§ **What is required**:
Sort through the entries below and pull out lines containing the word "сила".

(Stored data)
'''

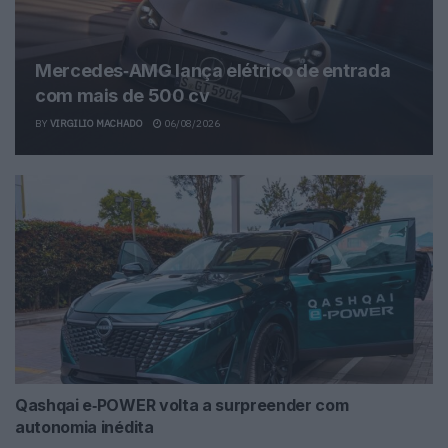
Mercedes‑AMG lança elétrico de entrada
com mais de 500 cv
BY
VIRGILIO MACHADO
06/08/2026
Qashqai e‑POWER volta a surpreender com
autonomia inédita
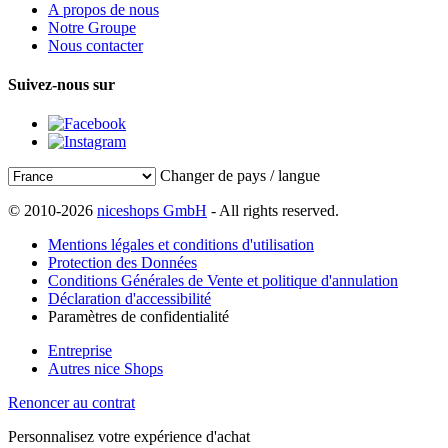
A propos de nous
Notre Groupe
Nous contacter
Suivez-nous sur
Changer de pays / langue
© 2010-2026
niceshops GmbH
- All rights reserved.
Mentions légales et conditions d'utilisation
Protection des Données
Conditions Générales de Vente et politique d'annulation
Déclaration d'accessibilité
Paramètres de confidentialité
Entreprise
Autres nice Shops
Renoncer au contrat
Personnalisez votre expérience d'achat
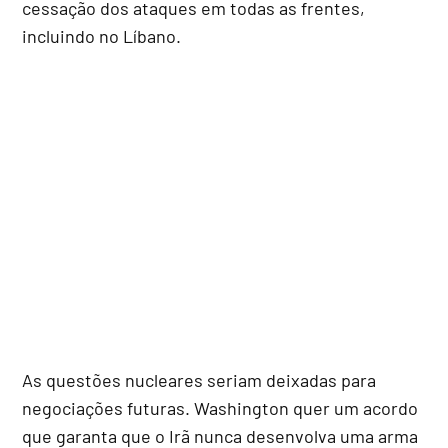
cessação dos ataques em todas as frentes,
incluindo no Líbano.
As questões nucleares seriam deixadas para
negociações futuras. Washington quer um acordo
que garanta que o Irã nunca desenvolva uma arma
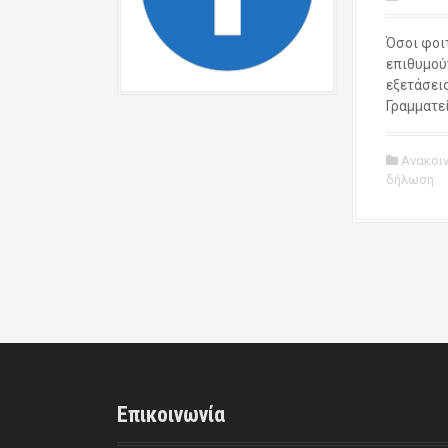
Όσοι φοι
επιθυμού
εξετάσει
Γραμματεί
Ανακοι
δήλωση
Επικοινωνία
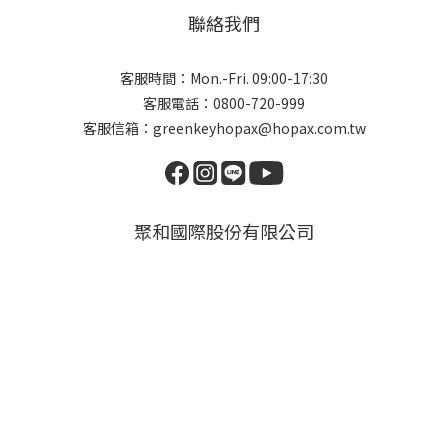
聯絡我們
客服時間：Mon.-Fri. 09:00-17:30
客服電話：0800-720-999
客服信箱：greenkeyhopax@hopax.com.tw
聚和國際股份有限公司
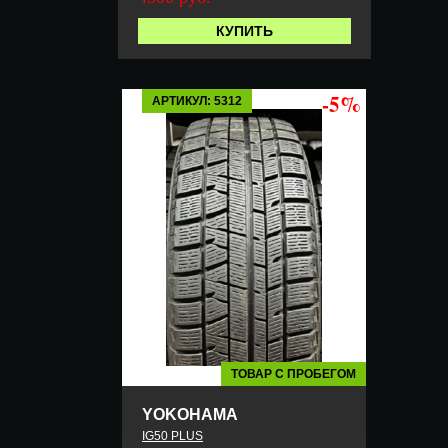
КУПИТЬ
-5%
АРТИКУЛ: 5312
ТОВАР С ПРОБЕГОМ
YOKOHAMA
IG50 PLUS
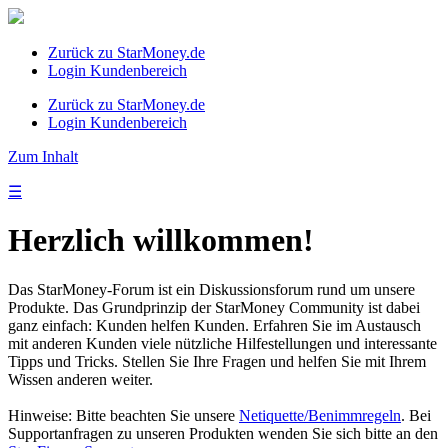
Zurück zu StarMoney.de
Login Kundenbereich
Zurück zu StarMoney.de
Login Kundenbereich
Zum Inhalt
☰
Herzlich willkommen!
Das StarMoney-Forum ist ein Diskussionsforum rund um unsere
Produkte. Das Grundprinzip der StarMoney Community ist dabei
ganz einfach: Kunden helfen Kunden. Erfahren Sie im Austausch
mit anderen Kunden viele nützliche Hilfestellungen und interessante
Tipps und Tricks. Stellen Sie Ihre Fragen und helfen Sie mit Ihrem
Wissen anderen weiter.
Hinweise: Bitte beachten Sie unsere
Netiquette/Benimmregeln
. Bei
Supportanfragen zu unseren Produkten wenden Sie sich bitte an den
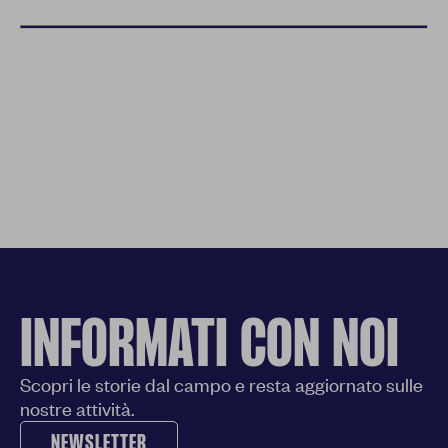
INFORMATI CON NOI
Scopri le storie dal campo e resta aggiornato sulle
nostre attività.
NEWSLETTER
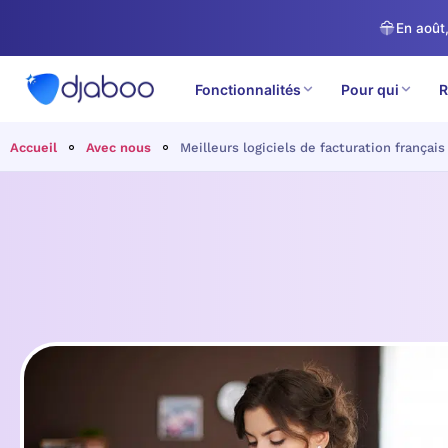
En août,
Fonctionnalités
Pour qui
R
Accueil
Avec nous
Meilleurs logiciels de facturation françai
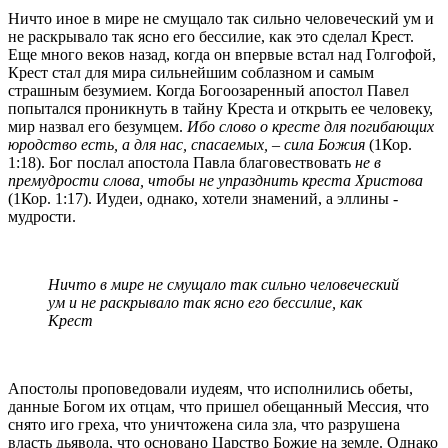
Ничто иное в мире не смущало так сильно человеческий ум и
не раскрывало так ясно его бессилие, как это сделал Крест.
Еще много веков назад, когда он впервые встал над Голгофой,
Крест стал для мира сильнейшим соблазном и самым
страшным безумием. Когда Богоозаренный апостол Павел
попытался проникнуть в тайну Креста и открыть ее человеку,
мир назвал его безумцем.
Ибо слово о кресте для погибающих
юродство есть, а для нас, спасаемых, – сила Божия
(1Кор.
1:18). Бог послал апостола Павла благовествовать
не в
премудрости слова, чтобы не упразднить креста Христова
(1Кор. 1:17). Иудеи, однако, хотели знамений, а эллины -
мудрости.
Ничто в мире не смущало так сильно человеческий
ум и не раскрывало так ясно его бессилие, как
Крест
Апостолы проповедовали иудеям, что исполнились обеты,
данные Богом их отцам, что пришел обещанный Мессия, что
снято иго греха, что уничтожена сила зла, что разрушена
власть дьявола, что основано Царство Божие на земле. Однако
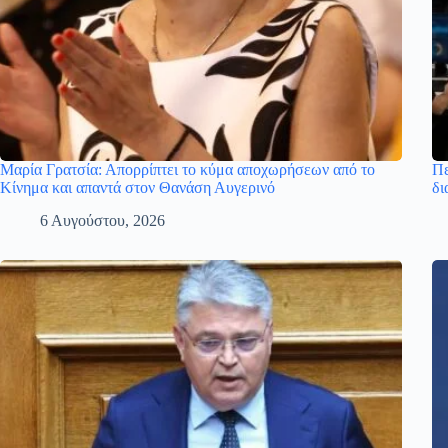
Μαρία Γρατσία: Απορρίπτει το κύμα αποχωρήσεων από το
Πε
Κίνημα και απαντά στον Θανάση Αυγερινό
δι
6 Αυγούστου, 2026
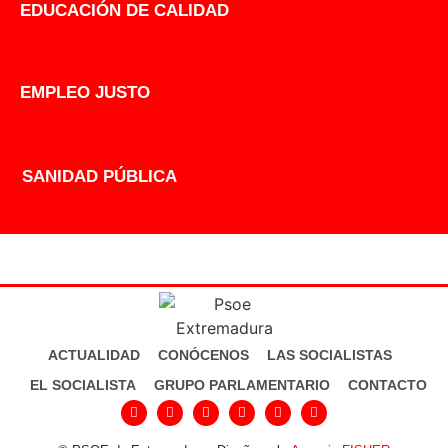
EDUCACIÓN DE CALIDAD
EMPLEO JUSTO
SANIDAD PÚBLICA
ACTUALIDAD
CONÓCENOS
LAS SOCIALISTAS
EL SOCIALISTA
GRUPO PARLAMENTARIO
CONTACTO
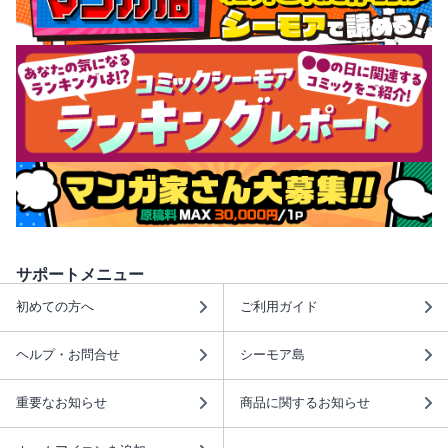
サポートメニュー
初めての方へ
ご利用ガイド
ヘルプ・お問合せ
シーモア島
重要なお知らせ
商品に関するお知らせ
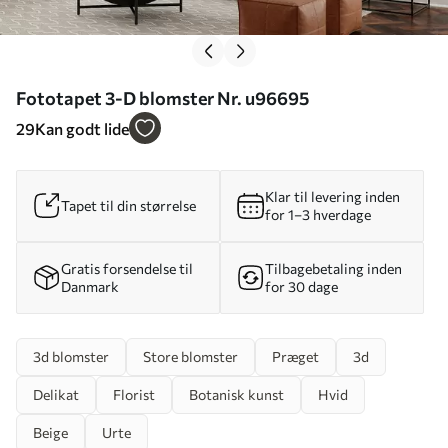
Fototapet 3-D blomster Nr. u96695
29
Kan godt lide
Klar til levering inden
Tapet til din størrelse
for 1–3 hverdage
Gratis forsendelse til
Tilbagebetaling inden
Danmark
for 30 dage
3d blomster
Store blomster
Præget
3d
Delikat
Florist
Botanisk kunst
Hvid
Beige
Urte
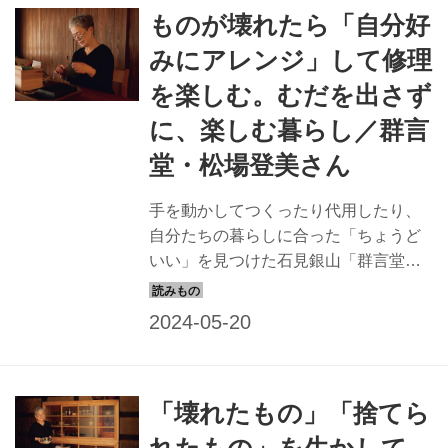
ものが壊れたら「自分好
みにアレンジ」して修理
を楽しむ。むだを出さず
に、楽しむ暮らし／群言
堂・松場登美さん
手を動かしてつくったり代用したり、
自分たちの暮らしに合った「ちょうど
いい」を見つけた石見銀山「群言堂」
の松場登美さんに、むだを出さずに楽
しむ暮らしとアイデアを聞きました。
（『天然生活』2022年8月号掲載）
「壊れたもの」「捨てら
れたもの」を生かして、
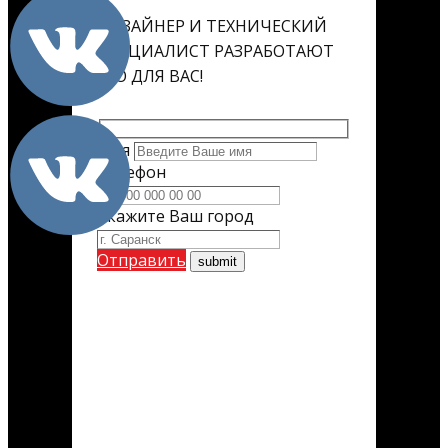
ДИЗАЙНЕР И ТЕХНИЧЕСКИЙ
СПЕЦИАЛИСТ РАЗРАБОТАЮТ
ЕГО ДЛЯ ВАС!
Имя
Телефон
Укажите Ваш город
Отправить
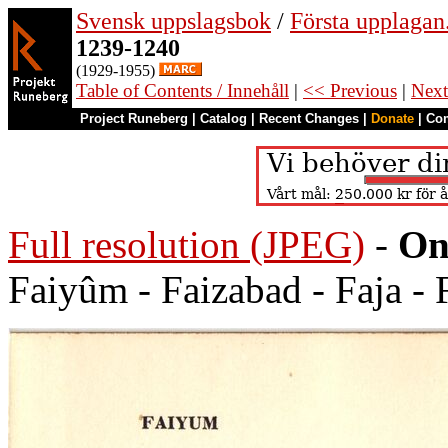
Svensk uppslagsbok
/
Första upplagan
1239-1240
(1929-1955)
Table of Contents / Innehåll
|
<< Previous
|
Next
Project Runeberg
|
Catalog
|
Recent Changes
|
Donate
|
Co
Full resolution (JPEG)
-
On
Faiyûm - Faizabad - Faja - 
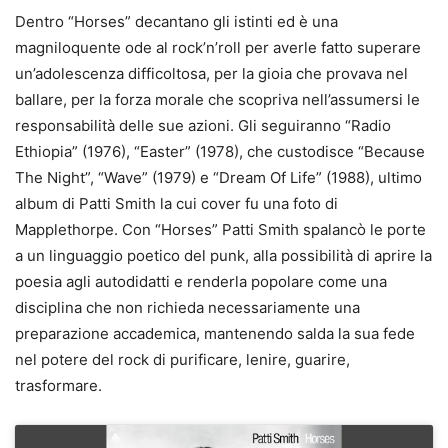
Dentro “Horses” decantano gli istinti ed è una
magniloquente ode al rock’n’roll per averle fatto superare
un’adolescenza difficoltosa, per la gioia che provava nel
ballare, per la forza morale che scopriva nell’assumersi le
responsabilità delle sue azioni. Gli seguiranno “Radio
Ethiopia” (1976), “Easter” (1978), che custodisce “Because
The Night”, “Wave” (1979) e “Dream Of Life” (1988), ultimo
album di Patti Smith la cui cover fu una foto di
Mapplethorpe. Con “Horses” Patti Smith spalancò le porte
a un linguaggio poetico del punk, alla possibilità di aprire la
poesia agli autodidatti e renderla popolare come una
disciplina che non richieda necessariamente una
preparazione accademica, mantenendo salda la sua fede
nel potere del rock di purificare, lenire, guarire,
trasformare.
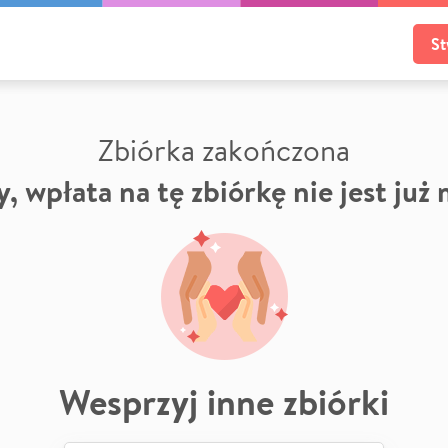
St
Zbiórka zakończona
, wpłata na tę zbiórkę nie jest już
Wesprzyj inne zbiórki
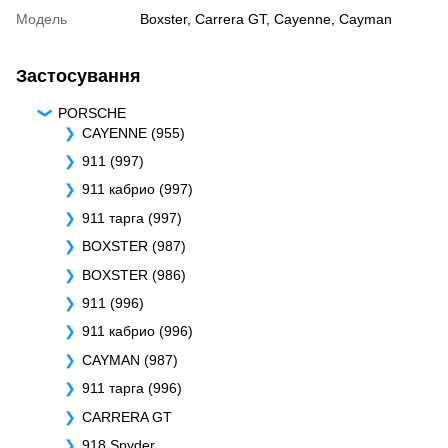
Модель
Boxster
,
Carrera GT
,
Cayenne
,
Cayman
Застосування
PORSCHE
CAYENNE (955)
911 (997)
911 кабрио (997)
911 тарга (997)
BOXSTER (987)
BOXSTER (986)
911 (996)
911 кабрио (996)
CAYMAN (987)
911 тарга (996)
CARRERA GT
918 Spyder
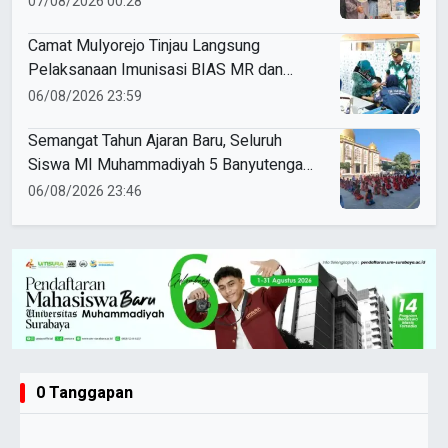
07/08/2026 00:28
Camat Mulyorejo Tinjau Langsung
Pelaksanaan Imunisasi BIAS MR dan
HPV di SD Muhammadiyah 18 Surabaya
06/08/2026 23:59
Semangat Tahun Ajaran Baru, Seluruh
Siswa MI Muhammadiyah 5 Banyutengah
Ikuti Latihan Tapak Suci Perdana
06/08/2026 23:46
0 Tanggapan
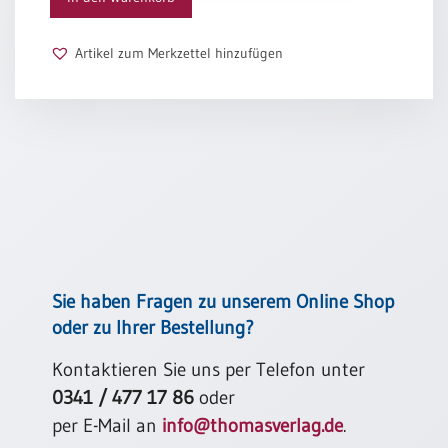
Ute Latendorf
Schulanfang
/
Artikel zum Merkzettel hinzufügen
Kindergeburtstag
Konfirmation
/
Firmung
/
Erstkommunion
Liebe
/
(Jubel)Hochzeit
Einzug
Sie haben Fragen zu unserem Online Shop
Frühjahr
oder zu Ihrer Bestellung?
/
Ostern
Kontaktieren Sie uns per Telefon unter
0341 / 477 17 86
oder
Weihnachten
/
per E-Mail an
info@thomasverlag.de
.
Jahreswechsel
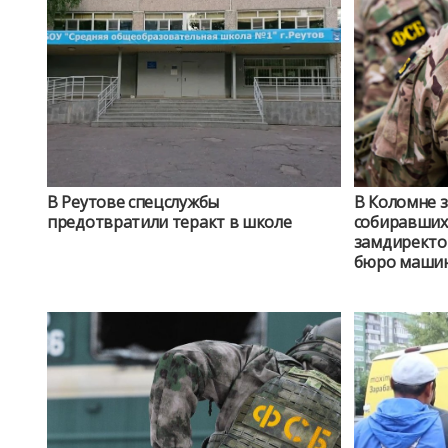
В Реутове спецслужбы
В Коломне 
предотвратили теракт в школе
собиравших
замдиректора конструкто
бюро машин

'''

§ **Response for this exercise**:
юродство есть, а для нас, спасаемых, – сила Божия
снято иго греха, что уничтожена сила зла, что разрушена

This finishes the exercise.